Why the US needs Bush's tax cut
| ATLANTA
A day of reckoning is coming for Republicans and conservatives, and it is approaching rapidly.
Because of a series of natural disasters, unspeakable acts of terrorism, and the responses to them, this country is headed beyond a mere budget crisis. We're drifting toward a five-alarm financial fiasco.
And like Nero, who fiddled while Rome burned, attention is focused on issues like the Senate's handwringing about the Supreme Court seats to be filled. Meanwhile, huge sums of money are necessarily committed to restoring what's left of the Gulf states after hurricane Katrina.
Here's an example of how quickly the tab is mounting up. Over a period of around five days recently, the US Army Corps of Engineers put out a request for proposed bids to clean up debris in the areas impacted by Katrina. Before those five days were done, five contracts for $500 million each had already been awarded. That's $2.5 billion doled out in no time flat.
This spotlights the painful budgetary collision between spending that's unavoidable and spending that's discretionary. The problem is that no "discretion" is being exercised.
Public opinion surveys show that it's not just Democrats who are expressing concern about the growing federal deficit. Many Republican and conservative responders to polls are also starting to say they think spending is getting out of control.
We can't pay for every need of senior citizens, build new highways all across the continent, bankroll the most sophisticated military in history, rebuild entire regions of America following one hurricane after another, keep terrorists from crossing our borders, donate money to needy foreign peoples, and also keep everything else running as smoothly as we're accustomed - at least not without a massive tax increase of some sort.
I have known and personally like former President Clinton, even though we come from opposite sides of the political aisle. While I generally praise him for being a reasonable Democrat, I have to respectfully disagree with his current suggestion that we must eliminate the tax cuts passed under President Bush.
The capital gains tax cut that was passed by Newt Gingrich and the Republican Congress and allowed to become law by President Clinton in the mid-1990s helped spur the economic heydays of the 1990s, including the great stock market expansion of that time.
In like fashion, the tax cuts proposed by President George W. Bush and passed by the Republican Congress helped rescue us from the recession that Bush inherited when he took office.
Surely the last thing we want to do is burden the taxpayers with the costs of this string of unfortunate events that has beset America in recent times.
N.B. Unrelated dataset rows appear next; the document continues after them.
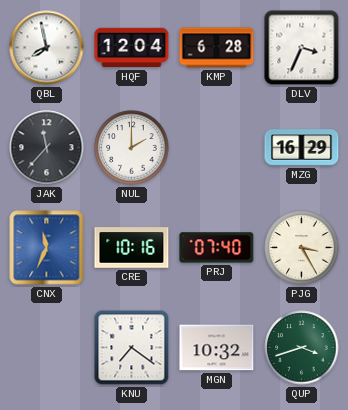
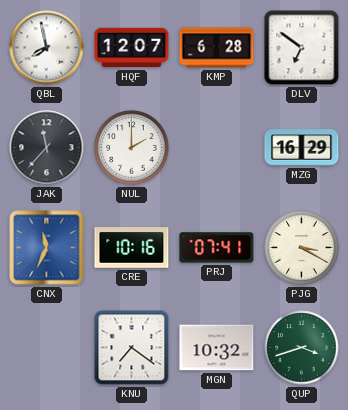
HQF: 12:04 -> 12:07
DLV: 3:34 -> 6:51
PRJ: 07:40 -> 07:41
PJG: 3:25 -> 3:20
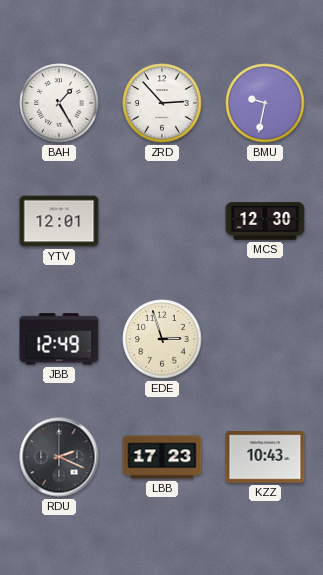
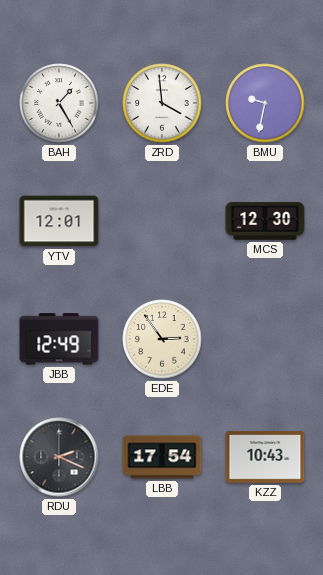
ZRD: 2:53 -> 3:59
EDE: 2:57 -> 2:54
LBB: 17:23 -> 17:54
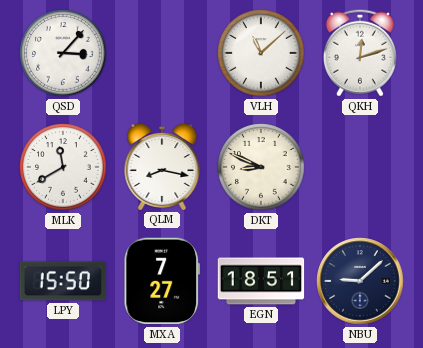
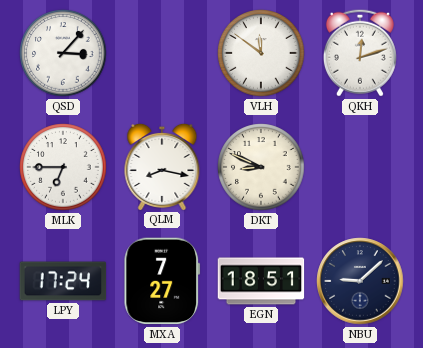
VLH: 11:08 -> 11:51
MLK: 11:40 -> 6:45
LPY: 15:50 -> 17:24
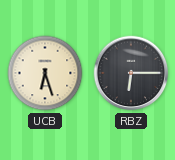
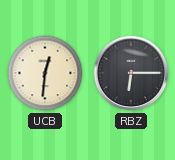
UCB: 6:27 -> 12:31
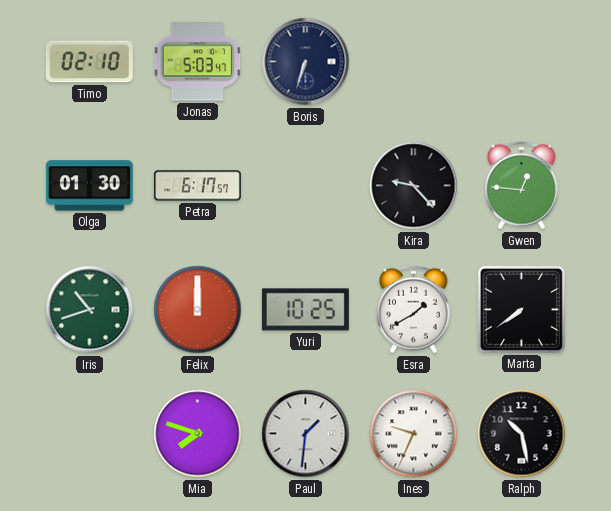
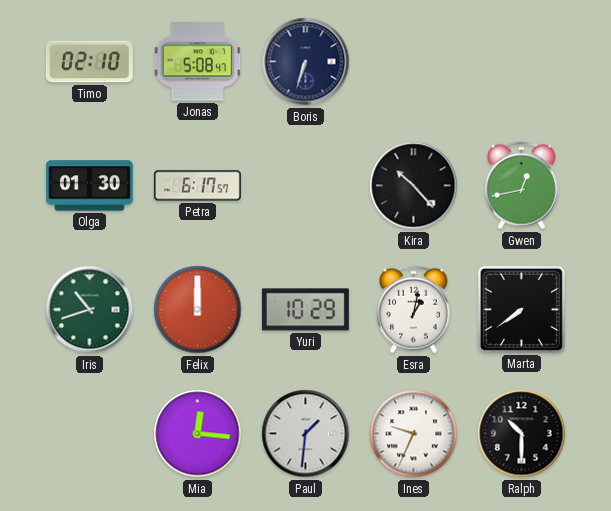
Jonas: 5:03 -> 5:08
Kira: 9:23 -> 10:23
Gwen: 12:46 -> 12:43
Yuri: 10:25 -> 10:29
Esra: 1:40 -> 1:02
Mia: 7:48 -> 12:16
Ralph: 10:28 -> 10:30
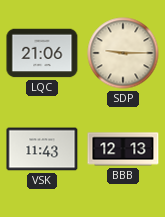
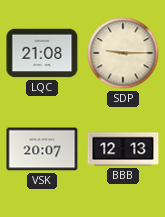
LQC: 21:06 -> 21:08
VSK: 11:43 -> 20:07
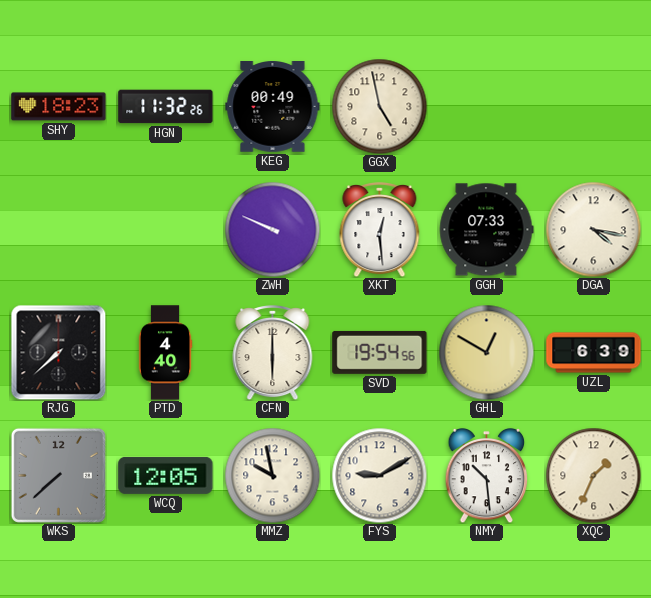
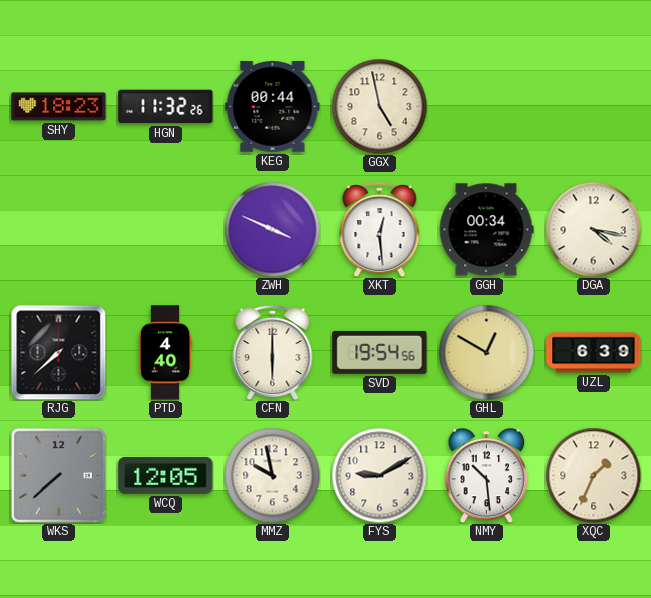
KEG: 00:49 -> 00:44
ZWH: 9:49 -> 3:49
GGH: 07:33 -> 00:34
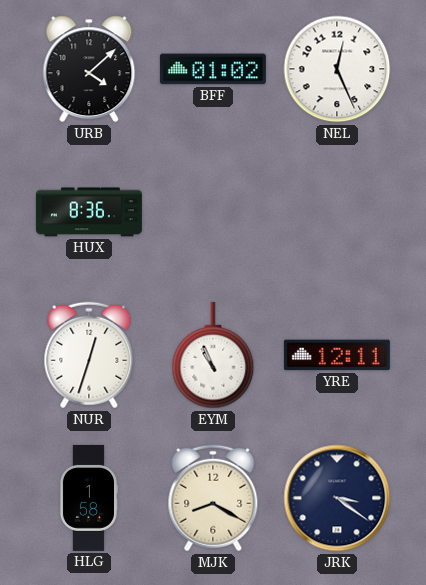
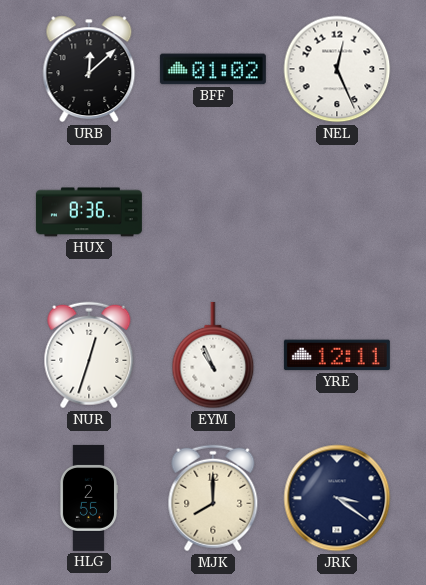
URB: 4:08 -> 12:08
HLG: 1:58 -> 2:55
MJK: 8:20 -> 8:00
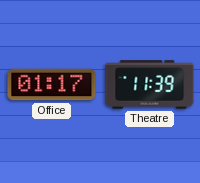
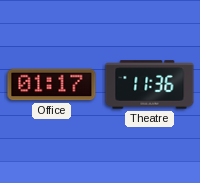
Theatre: 11:39 -> 11:36
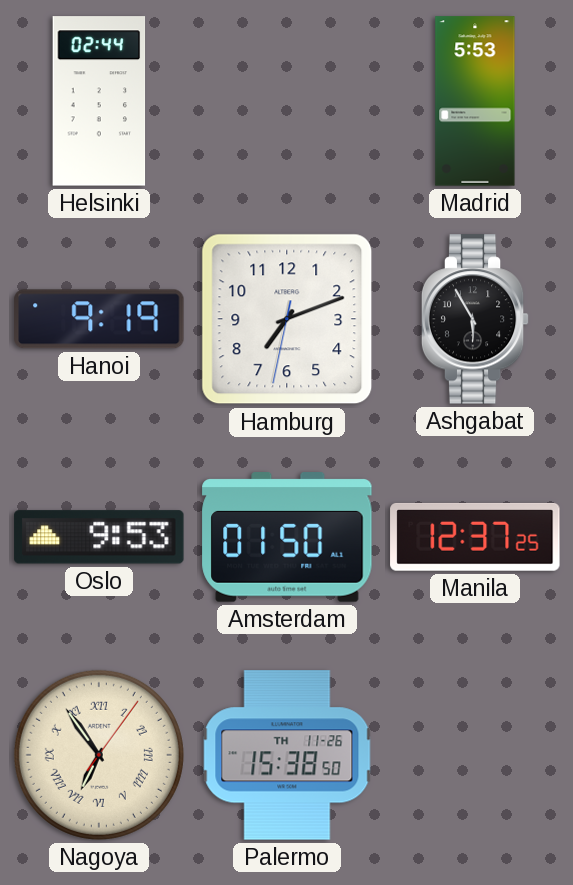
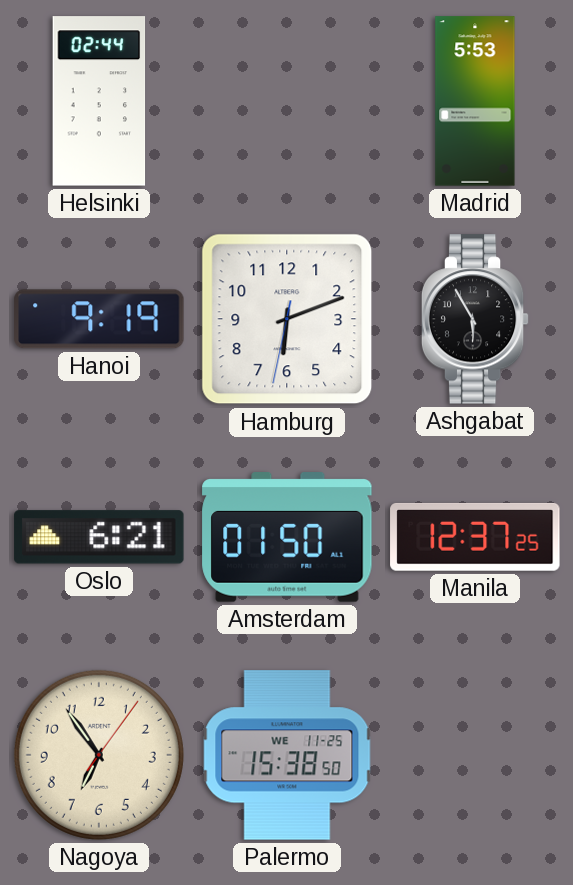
Hamburg: 7:11 -> 6:11
Oslo: 9:53 -> 6:21
Nagoya numerals: Roman -> Arabic
Palermo date: TH 11-26 -> WE 11-25
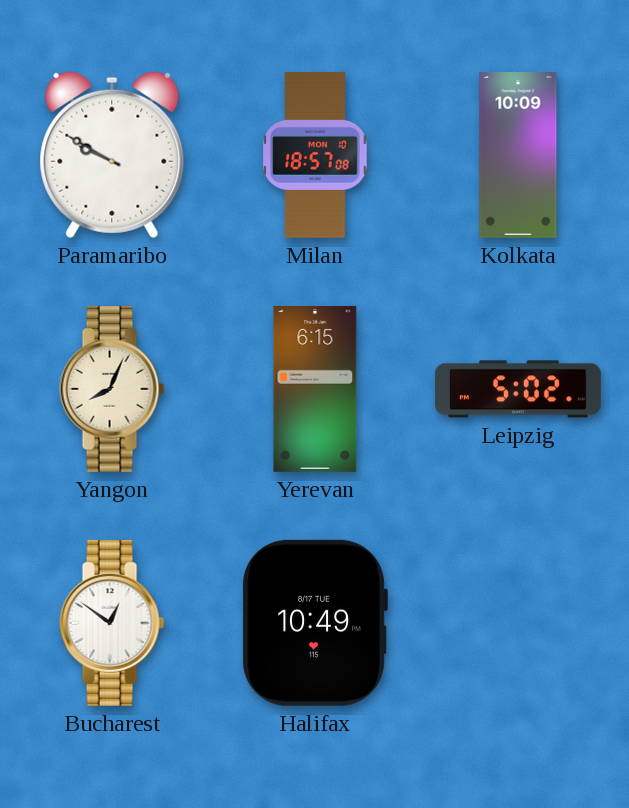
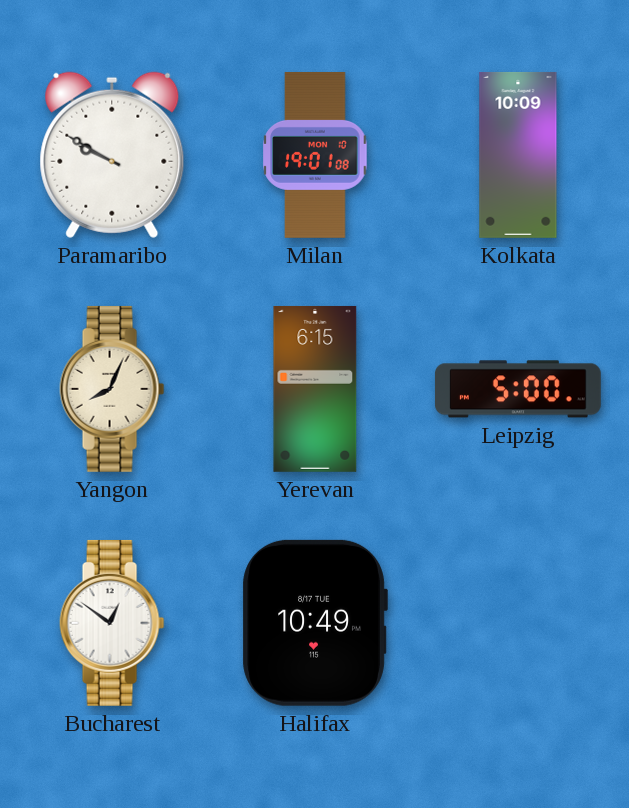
Milan: 18:57 -> 19:01
Leipzig: 5:02 -> 5:00
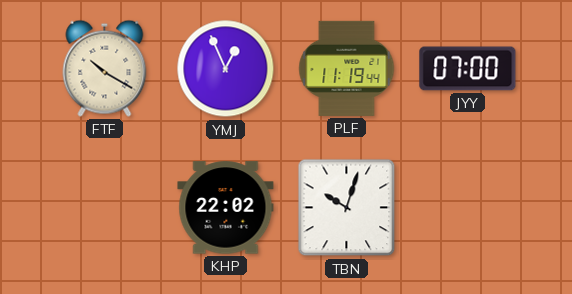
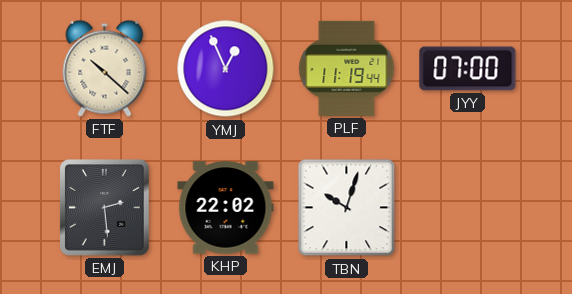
FTF: 10:20 -> 10:22
EMJ: none -> 2:29
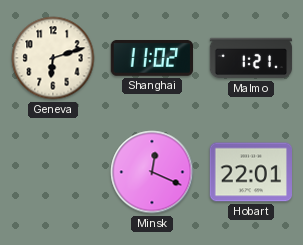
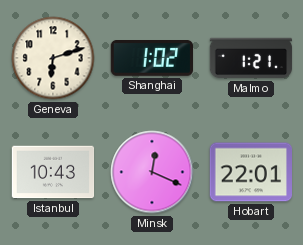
Shanghai: 11:02 -> 1:02
Istanbul: none -> 10:43
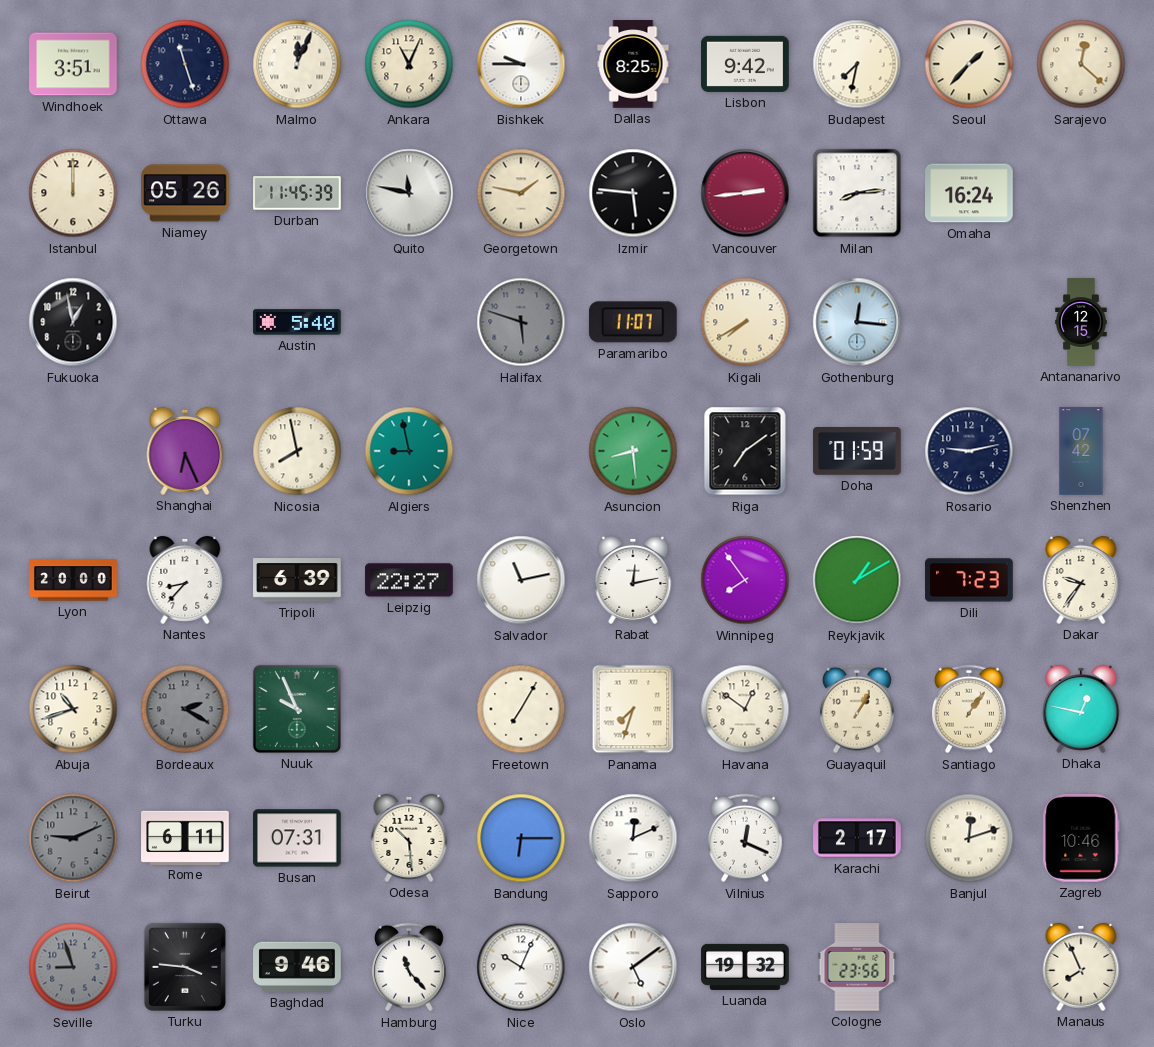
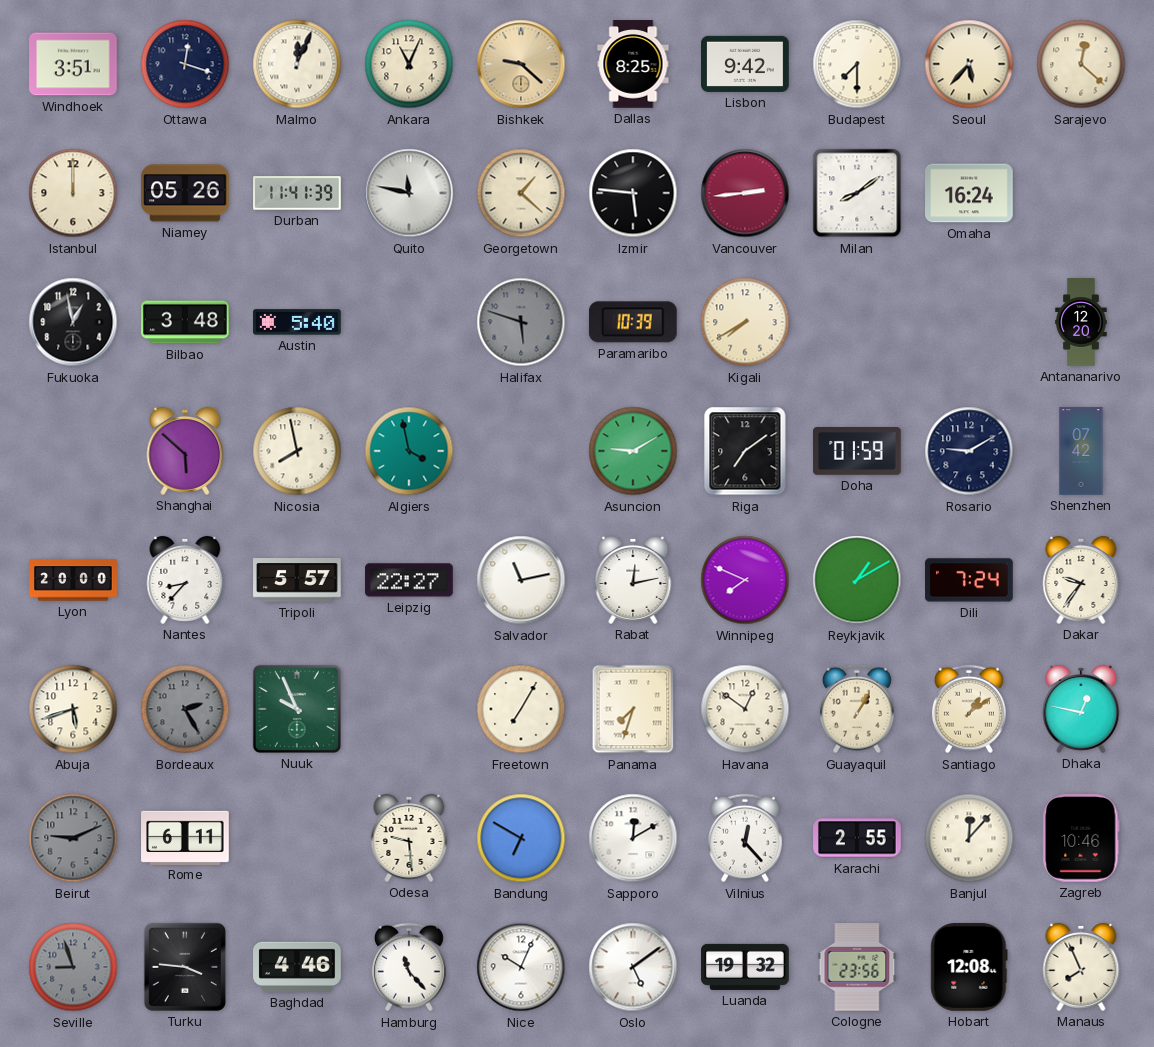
Ottawa: 11:27 -> 12:18
Bishkek: 9:45 -> 9:22
Bishkek dial: white -> champagne
Budapest: 7:32 -> 7:30
Seoul: 1:37 -> 5:37
Durban: 11:45 -> 11:41
Georgetown: 1:47 -> 1:22
Milan: 8:14 -> 8:09
Bilbao: none -> 3:48
Paramaribo: 11:07 -> 10:39
Gothenburg: 12:16 -> none
Antananarivo: 12:15 -> 12:20
Shanghai: 6:26 -> 5:52
Algiers: 8:58 -> 3:58
Asuncion: 8:29 -> 9:10
Rosario: 9:13 -> 9:10
Tripoli: 6:39 -> 5:57
Winnipeg: 7:54 -> 7:49
Dili: 7:23 -> 7:24
Abuja: 10:42 -> 5:42
Bordeaux: 2:20 -> 2:25
Santiago: 1:06 -> 1:09
Busan: 07:31 -> none
Odesa: 10:29 -> 9:29
Bandung: 6:15 -> 6:50
Sapporo: 12:11 -> 12:10
Vilnius: 12:19 -> 12:23
Karachi: 2:17 -> 2:55
Banjul: 12:12 -> 12:07
Baghdad: 9:46 -> 4:46
Hobart: none -> 12:08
Small business owners, entrepreneurs, and corporations are supplying most of the nation's jobs, and the burden on them will only increase as they will be relied upon to absorb the many workers displaced by Katrina. Punishing these job creators is the absolute last thing our leaders should resort to.
Better that we confront reality. We need to speed up our exit from Iraq. That doesn't mean that we should leave our troops in harm's way or abandon the Iraqi people.
It does mean that we should recognize that our form of government will probably never hold in a land where religious zeal overrides Western notions of government and law.
And yes, we also need to look at a modification of the recently passed transportation bill and a scaling back of the prescription drug benefit for seniors.
More important, the time has come for President Bush and Congress to trim the massive growth of many federal departments and agencies. The Department of Education is a prime example.
Add to that list the endless checks we cut for nations all over the world. For example, the situation in Africa is horrible, and yes, we do stand as a leader for helping the world's miserably needy.
But we are going to be forced to reexamine our commitment to other nations of the world, no matter what desperate straits they are in. Instead, we are soon going to shift our focus to the worrisome needs of one particular nation that suddenly finds itself reeling - the United States of America.
There isn't much time to waste. If you don't believe it, just ask the voters.